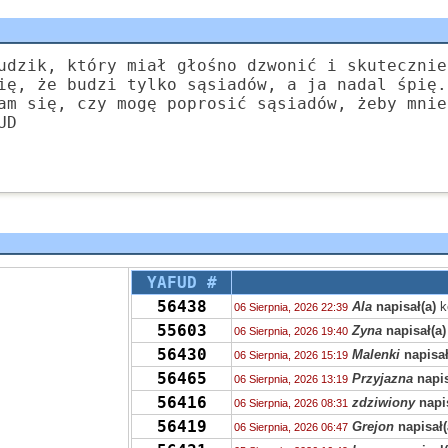
udzik, który miał głośno dzwonić i skutecznie
ię, że budzi tylko sąsiadów, a ja nadal śpię.
am się, czy mogę poprosić sąsiadów, żeby mnie
UD
YAFUD #
56438
Ala
napisał(a)
k
06 Sierpnia, 2026 22:39
55603
Zyna
napisał(a)
06 Sierpnia, 2026 19:40
56430
Malenki
napisał
06 Sierpnia, 2026 15:19
56465
Przyjazna
napis
06 Sierpnia, 2026 13:19
56416
zdziwiony
napis
06 Sierpnia, 2026 08:31
56419
Grejon
napisał(
06 Sierpnia, 2026 06:47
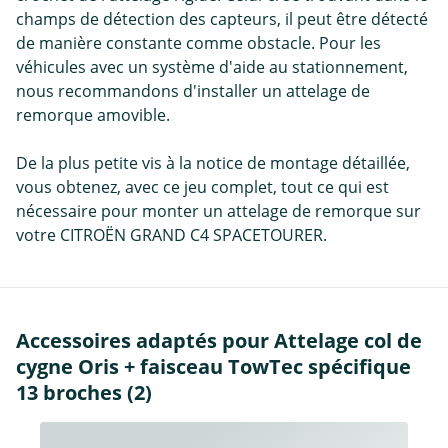
champs de détection des capteurs, il peut être détecté
de manière constante comme obstacle. Pour les
véhicules avec un système d'aide au stationnement,
nous recommandons d'installer un attelage de
remorque amovible.
De la plus petite vis à la notice de montage détaillée,
vous obtenez, avec ce jeu complet, tout ce qui est
nécessaire pour monter un attelage de remorque sur
votre CITROËN GRAND C4 SPACETOURER.
Accessoires adaptés pour Attelage col de
cygne Oris + faisceau TowTec spécifique
13 broches (2)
★ ★ ★ ★ ★
- To do
Every line where "avec" appears must be returned from the listing above.

- Output below
véhicules avec un système d'aide au stationnement,
vous obtenez, avec ce jeu complet, tout ce qui est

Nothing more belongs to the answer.